══ SUPPLIED DATA

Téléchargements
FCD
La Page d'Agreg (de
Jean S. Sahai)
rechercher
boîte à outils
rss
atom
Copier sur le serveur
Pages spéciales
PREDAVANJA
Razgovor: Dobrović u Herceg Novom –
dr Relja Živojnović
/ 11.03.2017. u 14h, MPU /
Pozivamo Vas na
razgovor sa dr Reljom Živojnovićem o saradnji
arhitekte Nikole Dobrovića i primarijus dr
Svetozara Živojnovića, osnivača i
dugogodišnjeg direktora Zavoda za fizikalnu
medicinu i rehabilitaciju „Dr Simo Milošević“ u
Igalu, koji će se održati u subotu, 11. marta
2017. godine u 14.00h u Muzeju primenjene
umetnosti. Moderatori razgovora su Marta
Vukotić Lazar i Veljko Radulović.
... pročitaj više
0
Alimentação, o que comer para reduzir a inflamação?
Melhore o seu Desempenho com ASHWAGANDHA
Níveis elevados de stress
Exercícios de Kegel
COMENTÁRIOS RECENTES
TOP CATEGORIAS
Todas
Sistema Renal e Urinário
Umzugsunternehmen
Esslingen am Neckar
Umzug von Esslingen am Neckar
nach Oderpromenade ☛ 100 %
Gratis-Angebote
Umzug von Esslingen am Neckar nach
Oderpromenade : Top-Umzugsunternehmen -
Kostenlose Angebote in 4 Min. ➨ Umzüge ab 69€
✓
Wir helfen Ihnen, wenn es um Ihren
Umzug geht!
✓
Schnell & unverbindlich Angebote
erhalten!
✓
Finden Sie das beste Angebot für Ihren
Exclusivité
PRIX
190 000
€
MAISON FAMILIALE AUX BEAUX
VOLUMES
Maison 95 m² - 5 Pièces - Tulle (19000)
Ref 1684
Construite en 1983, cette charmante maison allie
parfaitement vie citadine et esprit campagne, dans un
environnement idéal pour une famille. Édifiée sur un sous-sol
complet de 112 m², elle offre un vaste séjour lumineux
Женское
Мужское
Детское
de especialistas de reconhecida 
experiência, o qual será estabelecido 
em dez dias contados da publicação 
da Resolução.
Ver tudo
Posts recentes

════

EXERCISE INSTRUCTIONS →
Send back each record exactly, and include them all.

RESPONSE BOX →
Téléchargements
FCD
La Page d'Agreg (de
Jean S. Sahai)
rechercher
boîte à outils
rss
atom
Copier sur le serveur
Pages spéciales
PREDAVANJA
Razgovor: Dobrović u Herceg Novom –
dr Relja Živojnović
/ 11.03.2017. u 14h, MPU /
Pozivamo Vas na
razgovor sa dr Reljom Živojnovićem o saradnji
arhitekte Nikole Dobrovića i primarijus dr
Svetozara Živojnovića, osnivača i
dugogodišnjeg direktora Zavoda za fizikalnu
medicinu i rehabilitaciju „Dr Simo Milošević“ u
Igalu, koji će se održati u subotu, 11. marta
2017. godine u 14.00h u Muzeju primenjene
umetnosti. Moderatori razgovora su Marta
Vukotić Lazar i Veljko Radulović.
... pročitaj više
0
Alimentação, o que comer para reduzir a inflamação?
Melhore o seu Desempenho com ASHWAGANDHA
Níveis elevados de stress
Exercícios de Kegel
COMENTÁRIOS RECENTES
TOP CATEGORIAS
Todas
Sistema Renal e Urinário
Umzugsunternehmen
Esslingen am Neckar
Umzug von Esslingen am Neckar
nach Oderpromenade ☛ 100 %
Gratis-Angebote
Umzug von Esslingen am Neckar nach
Oderpromenade : Top-Umzugsunternehmen -
Kostenlose Angebote in 4 Min. ➨ Umzüge ab 69€
✓
Wir helfen Ihnen, wenn es um Ihren
Umzug geht!
✓
Schnell & unverbindlich Angebote
erhalten!
✓
Finden Sie das beste Angebot für Ihren
Exclusivité
PRIX
190 000
€
MAISON FAMILIALE AUX BEAUX
VOLUMES
Maison 95 m² - 5 Pièces - Tulle (19000)
Ref 1684
Construite en 1983, cette charmante maison allie
parfaitement vie citadine et esprit campagne, dans un
environnement idéal pour une famille. Édifiée sur un sous-sol
complet de 112 m², elle offre un vaste séjour lumineux
Женское
Мужское
Детское
de especialistas de reconhecida 
experiência, o qual será estabelecido 
em dez dias contados da publicação 
da Resolução.
Ver tudo
Posts recentes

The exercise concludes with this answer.